Activity: Every record that follows should be copied exactly. No picture belongs in the copy.

Record extracts:

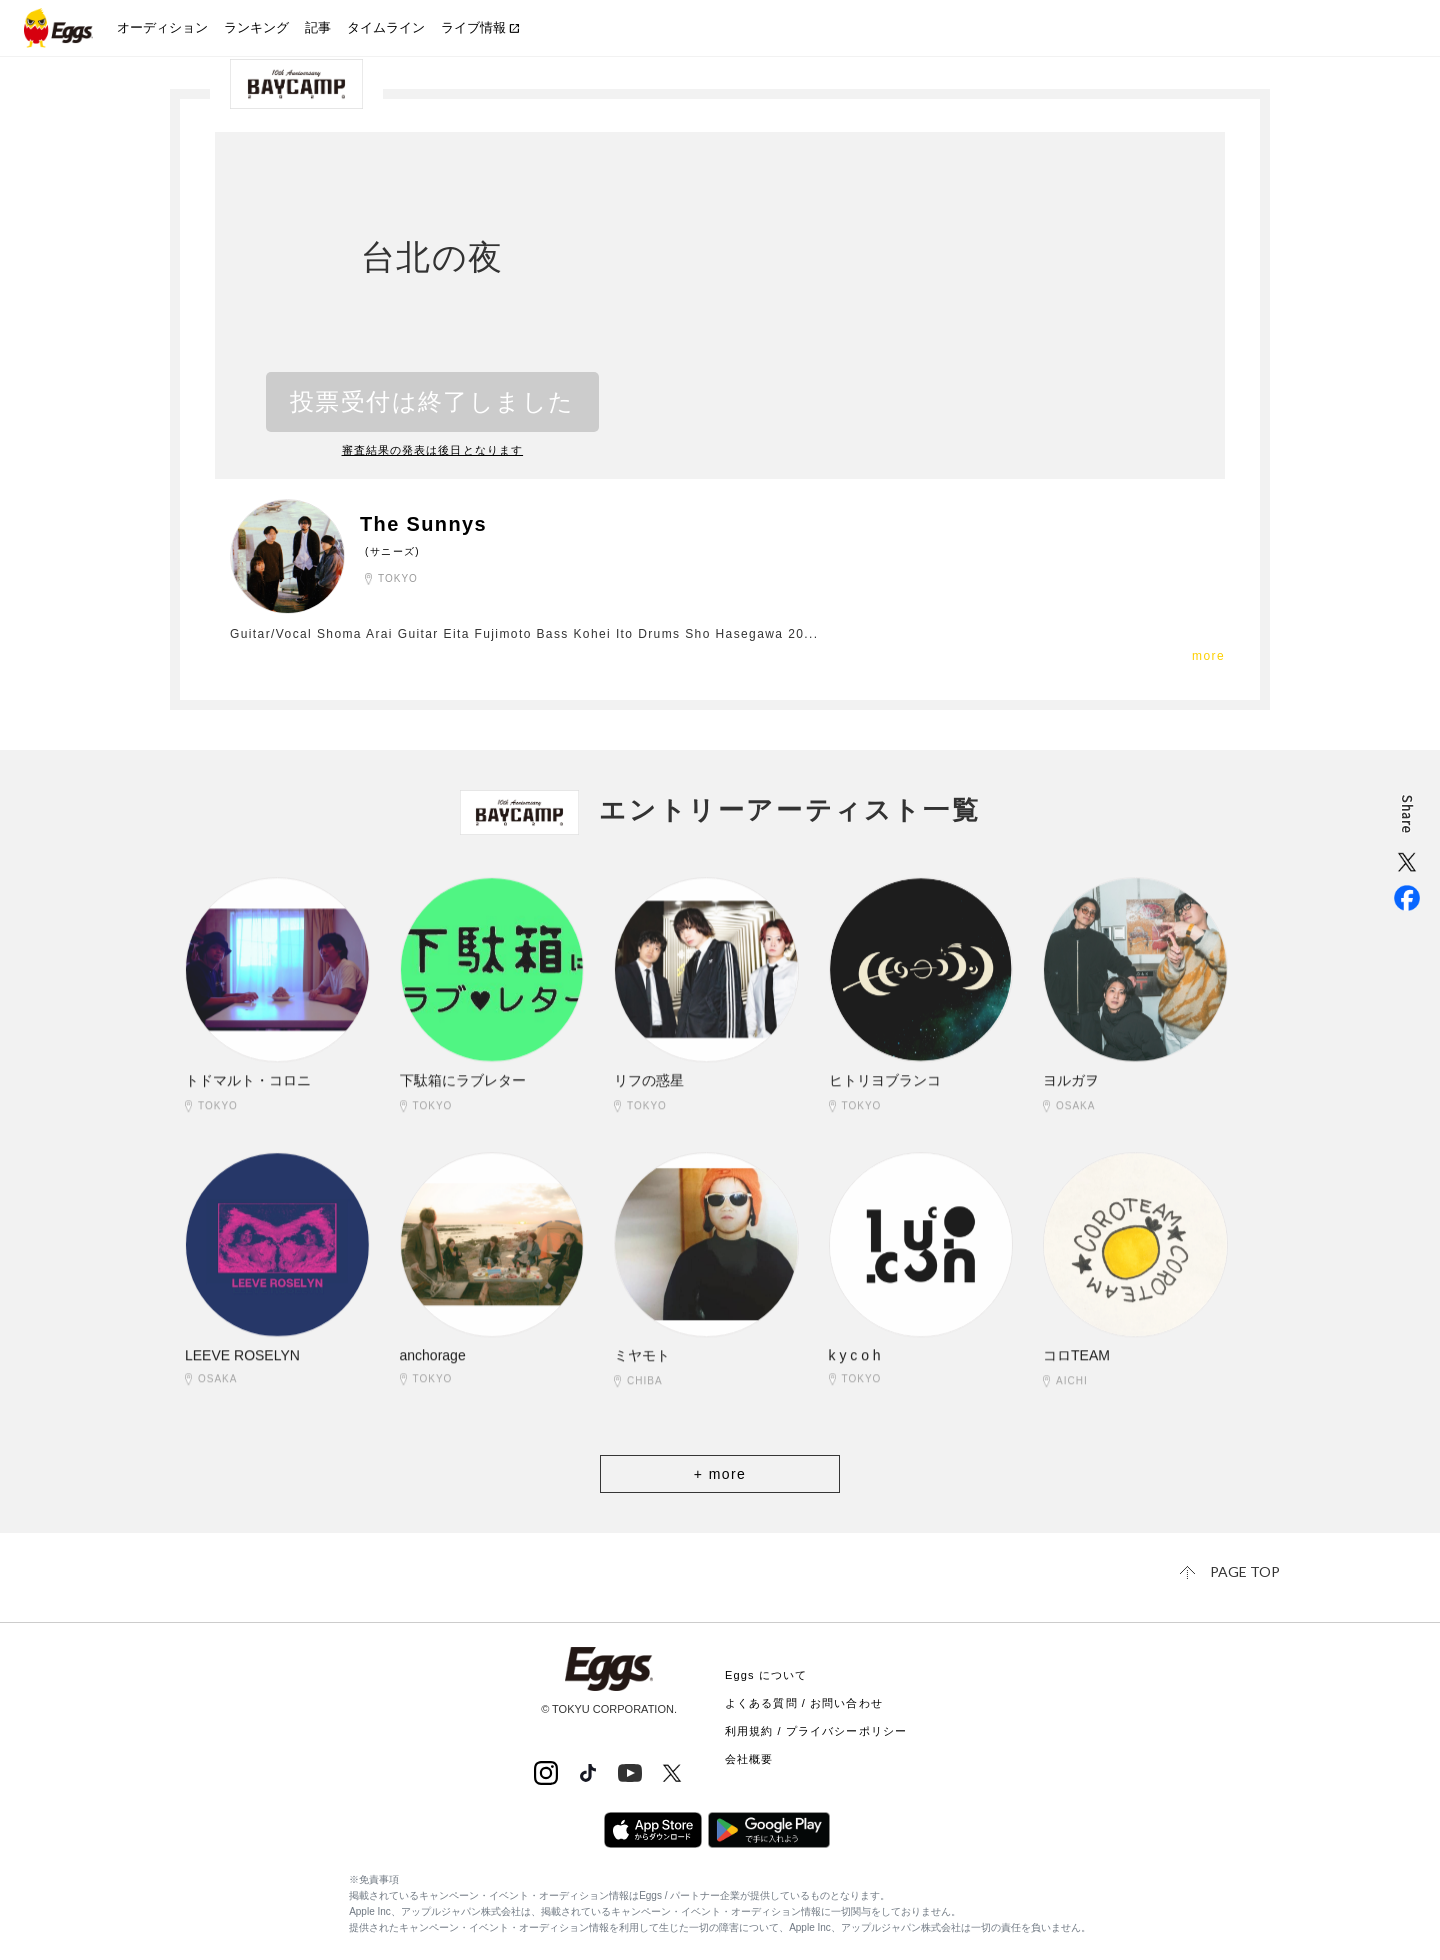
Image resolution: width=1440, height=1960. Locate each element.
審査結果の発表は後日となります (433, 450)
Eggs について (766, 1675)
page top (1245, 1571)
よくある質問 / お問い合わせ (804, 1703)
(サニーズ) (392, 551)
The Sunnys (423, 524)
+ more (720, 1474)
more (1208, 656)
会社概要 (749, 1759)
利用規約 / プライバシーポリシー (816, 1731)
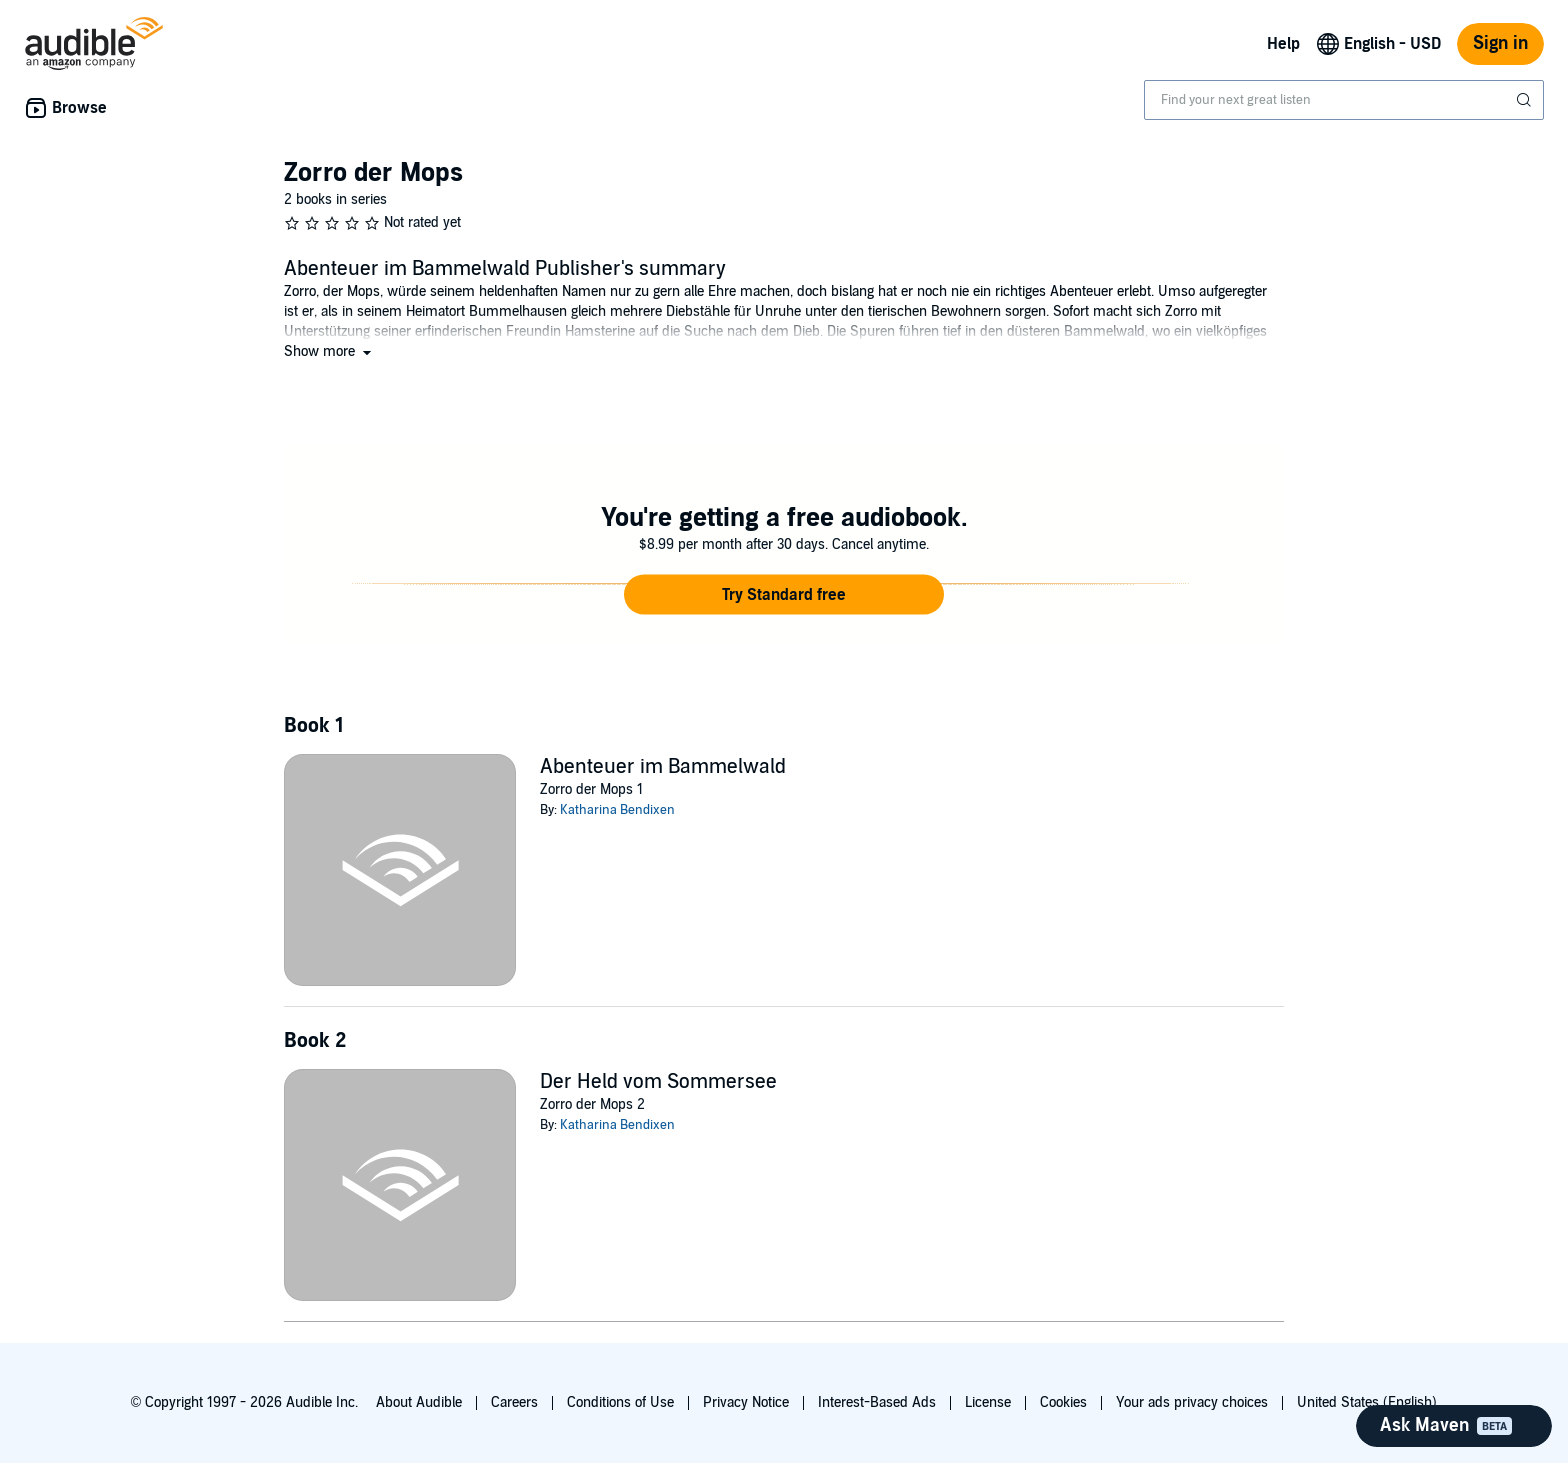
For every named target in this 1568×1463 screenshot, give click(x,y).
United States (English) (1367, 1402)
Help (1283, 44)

Written reply:
Image resolution: width=1440, height=1960. Locate each element.
審査結果の発表は後日となります (433, 450)
Eggs について (766, 1675)
page top (1245, 1571)
よくある質問 / お問い合わせ (804, 1703)
(サニーズ) (392, 551)
The Sunnys (423, 524)
+ more (720, 1474)
more (1208, 656)
会社概要 (749, 1759)
利用規約 / プライバシーポリシー (816, 1731)
For every named target in this 1568×1463 screenshot, give click(x,y).
United States (English) (1367, 1402)
Help (1283, 44)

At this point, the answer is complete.